> **DESCRIPTION OF THE TASK**
Copy the records that follow exactly as written, but not their pictures.

(Extracted page text data)

--- START ---

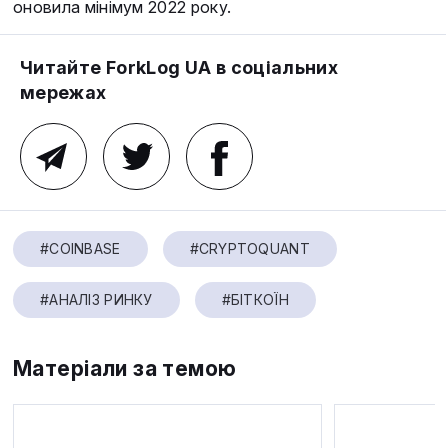
оновила мінімум 2022 року.
Читайте ForkLog UA в соціальних
мережах
#COINBASE
#CRYPTOQUANT
#АНАЛІЗ РИНКУ
#БІТКОЇН
Матеріали за темою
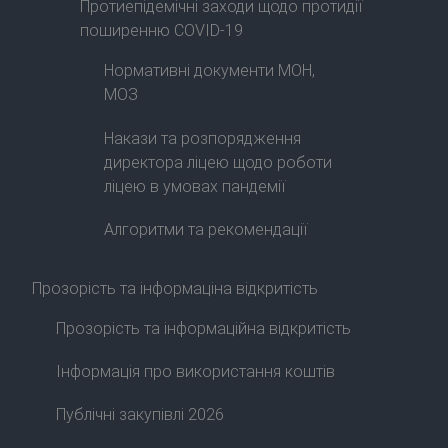
Протиепідемічні заходи щодо протидії
поширенню COVID-19
Нормативні документи МОН,
МОЗ
Накази та розпорядження
директора ліцею щодо роботи
ліцею в умовах пандемії
Алгоритми та рекомендації
Прозорість та інформаціна відкритість
Прозорість та інформаційна відкритість
Інформація про використання коштів
Публічні закупівлі 2026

--- END ---

> **THE ANSWER**
оновила мінімум 2022 року.
Читайте ForkLog UA в соціальних
мережах
#COINBASE
#CRYPTOQUANT
#АНАЛІЗ РИНКУ
#БІТКОЇН
Матеріали за темою
Протиепідемічні заходи щодо протидії
поширенню COVID-19
Нормативні документи МОН,
МОЗ
Накази та розпорядження
директора ліцею щодо роботи
ліцею в умовах пандемії
Алгоритми та рекомендації
Прозорість та інформаціна відкритість
Прозорість та інформаційна відкритість
Інформація про використання коштів
Публічні закупівлі 2026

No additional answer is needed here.